No ‘business as usual’

German Finance Minister Christian Lindner had earlier said his country planned to insist any final statement address Russia’s two-year-old war in Ukraine.

The war has split the G20, with Western countries condemning the invasion and pouring military and financial aid into Ukraine.

Russia — also a G20 member — has meanwhile courted support from fellow emerging powers such as Brazil, China and India.

The group is also divided over Gaza, with the United States and Western allies reluctant to condemn Israel, even as non-Western members grow increasingly critical of a spiraling humanitarian crisis there.

“We can’t have business as usual at the G20 when there’s a war in Ukraine, Hamas terrorism and the humanitarian situation in Gaza,” Lindner told journalists.

“We oppose avoiding those issues. Even if we’re central bankers and finance ministers, we represent the values of our countries and must defend the international rules-based order.”

The meetings are meant to lay the groundwork for the annual G20 leaders’ summit, to be held in Rio in November.

Despite a push from Western countries for the group to condemn President Vladimir Putin’s invasion, the G20’s last summit, held in New Delhi in September, ended with a watered-down statement that denounced the use of force but did not explicitly name Russia.

The divisions do not look to have abated.

“Obviously, we want to name Russia as the aggressor, and Ukraine as the victim,” a French official told AFP, speaking on condition of anonymity.

Taxing the super-rich

On the global economy, the group voiced cautious optimism for a “soft landing” from the disruptions of the Covid-19 pandemic and cost-of-living crisis, in an unsigned “Chair’s Summary” released by Brazil in lieu of a joint statement.

But “uncertainty remains high,” it warned.
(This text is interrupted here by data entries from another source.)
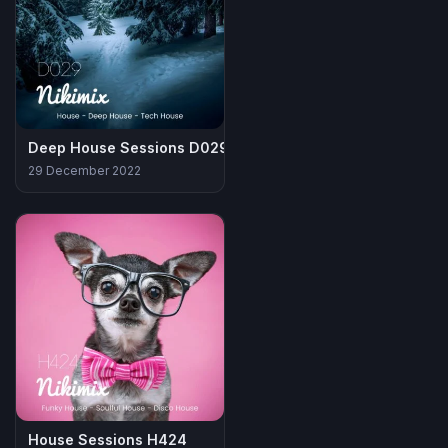
Deep House Sessions D029
29 December 2022
House Sessions H424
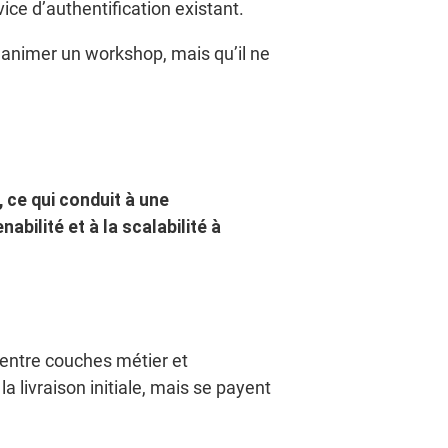
ice d’authentification existant.
 animer un workshop, mais qu’il ne
 ce qui conduit à une
bilité et à la scalabilité à
 entre couches métier et
 livraison initiale, mais se payent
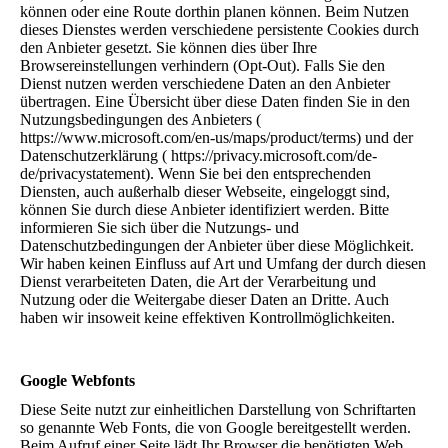
können oder eine Route dorthin planen können. Beim Nutzen
dieses Dienstes werden verschiedene persistente Cookies durch
den Anbieter gesetzt. Sie können dies über Ihre
Browsereinstellungen verhindern (Opt-Out). Falls Sie den
Dienst nutzen werden verschiedene Daten an den Anbieter
übertragen. Eine Übersicht über diese Daten finden Sie in den
Nutzungsbedingungen des Anbieters (
https://www.microsoft.com/en-us/maps/product/terms) und der
Datenschutzerklärung ( https://privacy.microsoft.com/de-
de/privacystatement). Wenn Sie bei den entsprechenden
Diensten, auch außerhalb dieser Webseite, eingeloggt sind,
können Sie durch diese Anbieter identifiziert werden. Bitte
informieren Sie sich über die Nutzungs- und
Datenschutzbedingungen der Anbieter über diese Möglichkeit.
Wir haben keinen Einfluss auf Art und Umfang der durch diesen
Dienst verarbeiteten Daten, die Art der Verarbeitung und
Nutzung oder die Weitergabe dieser Daten an Dritte. Auch
haben wir insoweit keine effektiven Kontrollmöglichkeiten.
Google Webfonts
Diese Seite nutzt zur einheitlichen Darstellung von Schriftarten
so genannte Web Fonts, die von Google bereitgestellt werden.
Beim Aufruf einer Seite lädt Ihr Browser die benötigten Web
“The global economy continues to face multiple challenges that reinforce each other and whose solutions require renewed multilateral cooperation. Among those are conflicts in many regions of the world; geoeconomic tensions; persistent inequalities, poverty, malnutrition and diseases,” it said, in the only reference to the ongoing wars.
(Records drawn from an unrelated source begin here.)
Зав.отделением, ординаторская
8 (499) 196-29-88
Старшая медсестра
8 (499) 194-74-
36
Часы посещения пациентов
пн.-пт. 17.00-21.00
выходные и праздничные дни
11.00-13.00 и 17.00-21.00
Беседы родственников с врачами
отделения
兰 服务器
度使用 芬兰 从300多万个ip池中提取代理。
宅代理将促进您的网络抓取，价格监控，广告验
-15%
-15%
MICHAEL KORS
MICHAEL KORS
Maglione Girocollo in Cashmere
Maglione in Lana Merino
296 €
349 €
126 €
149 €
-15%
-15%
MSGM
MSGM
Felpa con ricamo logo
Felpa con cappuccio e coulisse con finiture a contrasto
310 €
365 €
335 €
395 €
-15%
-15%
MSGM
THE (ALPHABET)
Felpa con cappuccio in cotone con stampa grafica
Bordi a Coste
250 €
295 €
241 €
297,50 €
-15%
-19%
It also cited “elevated debt vulnerabilities,” “tighter financing conditions,” and “challenges imposed by climate change.”
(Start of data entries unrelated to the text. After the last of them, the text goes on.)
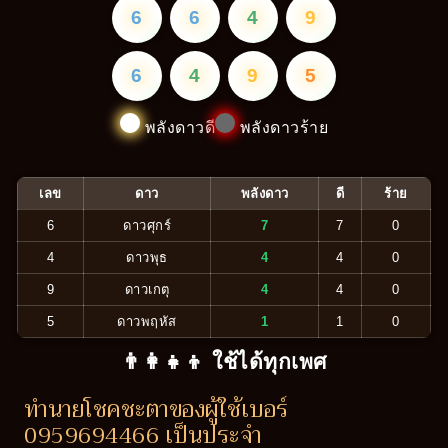
6
6
4
9
6
4
9
5
พลังดาวดี
พลังดาวร้าย
เลข
ดาว
พลังดาว
ดี
ร้าย
6
ดาวศุกร์
7
7
0
4
ดาวพุธ
4
4
0
9
ดาวเกตุ
4
4
0
5
ดาวพฤหัส
1
1
0
👨‍👩‍👧‍👦 ใช้ได้ทุกเพศ
ทำนายโชคชะตาของผู้ใช้เบอร์
0959694466 เป็นประจำ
“Global growth is projected to stabilize in 2024 and the coming years at a subdued level,” it said.

Brazil had sought to push an international plan to ensure the world’s super-rich pay what Haddad called their “fair share” of taxes, urging G20 nations to adopt a shared stance on preventing billionaire tax-dodging by July.

That issue also failed to make it into the “Chair’s Summary.”

But Haddad, a close ally of leftist President Luiz Inacio Lula da Silva, said there was broad backing. “No one spoke against it,” he told journalists.